-- Exercise material follows --
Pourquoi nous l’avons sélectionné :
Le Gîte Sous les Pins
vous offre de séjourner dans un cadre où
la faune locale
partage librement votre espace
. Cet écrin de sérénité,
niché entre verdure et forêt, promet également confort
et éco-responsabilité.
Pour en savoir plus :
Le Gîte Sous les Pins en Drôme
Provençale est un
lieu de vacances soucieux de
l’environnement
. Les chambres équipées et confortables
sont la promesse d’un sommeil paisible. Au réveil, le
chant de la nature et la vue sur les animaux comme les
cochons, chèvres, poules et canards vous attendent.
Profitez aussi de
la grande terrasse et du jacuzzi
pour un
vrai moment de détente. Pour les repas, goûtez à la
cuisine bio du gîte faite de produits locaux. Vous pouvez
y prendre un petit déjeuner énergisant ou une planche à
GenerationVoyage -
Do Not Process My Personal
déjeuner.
-- Exercise material concluded --
-- Exercise material follows --
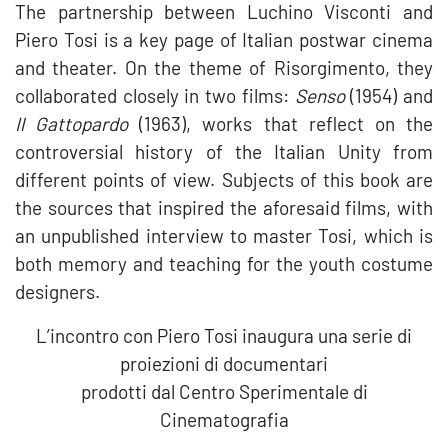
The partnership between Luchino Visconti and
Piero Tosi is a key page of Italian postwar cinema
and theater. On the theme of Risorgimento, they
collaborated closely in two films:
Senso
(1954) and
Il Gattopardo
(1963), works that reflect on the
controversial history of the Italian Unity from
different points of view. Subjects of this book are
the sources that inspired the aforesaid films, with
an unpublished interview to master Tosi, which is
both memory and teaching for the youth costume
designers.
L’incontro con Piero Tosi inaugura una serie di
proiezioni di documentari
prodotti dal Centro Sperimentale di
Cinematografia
-- Exercise material concluded --
Task details
From the line that has "collaborated closely in" through the line that has "the sources that", copy every line exactly as it appears above, and leave out all others.

Task result
collaborated closely in two films:
Senso
(1954) and
Il Gattopardo
(1963), works that reflect on the
controversial history of the Italian Unity from
different points of view. Subjects of this book are
the sources that inspired the aforesaid films, with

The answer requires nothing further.